An information recommendation method according to an aspect of the present invention includes: storing, in a knowledge base, recommended items linked to communication contexts each including a keyword; extracting, from a conversation of a user, the keyword representing a topic and searching a thesaurus database for the keyword to generate a group of keywords including synonyms of the keyword; inquiring of the knowledge base about the keywords included in the keyword group to extract the recommended items and the communication contexts that are linked to the keywords included in the keyword group and selects, from among the extracted communication contexts, the communication context similar to the topic; and acquiring, from the knowledge base, the recommended item linked to the selected communication context.
Even though the keyword extracted from the conversation is not included in an index of in information recommendation database, when the synonyms and the like thereof are included in the index of the information recommendation database, it is possible to search for information. Therefore, the present invention can solve the first problem described above and provide the information recommendation system, the information search device, and the information recommendation method that allow information to be searched for even when the keyword cannot be obtained directly from the conversation of the user.

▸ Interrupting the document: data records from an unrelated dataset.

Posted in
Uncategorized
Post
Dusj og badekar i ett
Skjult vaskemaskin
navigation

It is preferable that the context extraction module of the information recommendation system according to the aspect of the present invention generates the keyword group after excluding some words from the synonyms of the keyword. General words widen a range of a search result to degrade accuracy of an information search. Accordingly, by excluding the general words from a thesaurus, it is possible to increase the accuracy of the information search.
It is preferable that the information recommendation system according to the aspect of the present invention further includes: a storage that stores the conversation of the user for a predetermined period, and the context extraction module extracts the keyword representing the topic also from the conversation of the user stored in the storage.

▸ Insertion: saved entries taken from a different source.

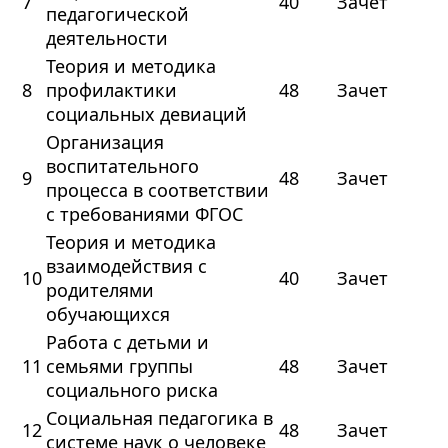
7
40
Зачет
педагогической
деятельности
Теория и методика
8
профилактики
48
Зачет
социальных девиаций
Организация
воспитательного
9
48
Зачет
процесса в соответствии
с требованиями ФГОС
Теория и методика
взаимодействия с
10
40
Зачет
родителями
обучающихся
Работа с детьми и
11
семьями группы
48
Зачет
социального риска
Социальная педагогика в
12
48
Зачет
системе наук о человеке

Even when the conversation is short, by causing a previous conversation to be included in a target for obtaining keywords, it is possible to extract the keyword included in the index of the information recommendation database. Therefore, the present invention can solve the second problem described above.

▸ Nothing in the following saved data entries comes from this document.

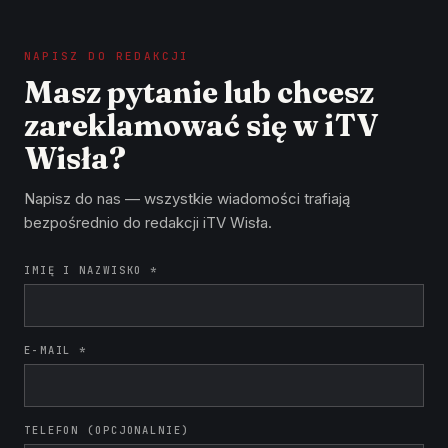
NAPISZ DO REDAKCJI
Masz pytanie lub chcesz
zareklamować się w iTV
Wisła?
Napisz do nas — wszystkie wiadomości trafiają
bezpośrednio do redakcji iTV Wisła.
IMIĘ I NAZWISKO *
E-MAIL *
TELEFON (OPCJONALNIE)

An aspect of the present invention is a program for causing a computer to function as the information recommendation device described above. The information recommendation device of the present invention can also be implemented by the computer and the program, and it is also possible to record the program on a recording medium and provide the program through a network.
Note that the individual aspects of the invention can be combined as much as possible.
The present invention can provide an information recommendation system, an information search device, an information recommendation method, and a program that allow a keyword to be indirectly (by using a multi-word searching technique, an associative searching technique, reference to a previous conversation, or the like) obtained and allow information to be searched for even when the keyword cannot be obtained directly from a conversation of a user.
Embodiments of the present invention will be described with reference to the accompanying drawings. The embodiments described below are examples of the present invention, and the present invention is not limited to the following embodiments. Note that, in the present description and the drawings, components that are denoted by the same reference numerals are equal to each other.
(Module Configuration)
The knowledge base 13 is a database prepared in advance, and stores sets of recommended items and contexts for a user 94. In the present disclosure, the context extraction module 24 extracts keywords each representing a topic, the similarity determination module 31 uses the keywords to extract, from the knowledge base 13, communication contexts appropriate for the topic, and the information search module 32 uses the extracted communication contexts to perform an information search.
It is to be noted herein that the keywords extracted by the context extraction module 24 may also include a keyword representing a situation in a conversation, such as a feeling. This allows the similarity determination module 31 to extract the communication contexts appropriate for the situation in the conversation. A source from which the communication contexts are to be extracted is not limited to the keywords in the conversation. For example, by preparing the general-purpose context extraction module 22 illustrated in
Each of the recommended items is for at least one of participants of the conversation, and may also be shared by two or more users. When the recommended item is shared by the two or more users, the knowledge base 13 may further store a user profile for identifying the user 94. This allows the recommended items appropriate for the user 94 to be provided.
To store the sets of the recommended items and the communication contexts in the knowledge base 13, the system in the present disclosure includes the recommended item collection module 11 and the communication context label extraction module 12. The recommended item collection module 11 automatically collects contents that may serve as the recommended items from the Internet or the like. The recommended items are any contents that can be acquired from a network 95, which are, e.g., news, videos, or addresses linked thereto. The collected recommended items are sent to the communication context label extraction module 12. The communication context label extraction module 12 determines the communication contexts of the recommended items and stores, in the knowledge base (KB) 13, the recommended items in conjunction with context labels associated with the recommended items.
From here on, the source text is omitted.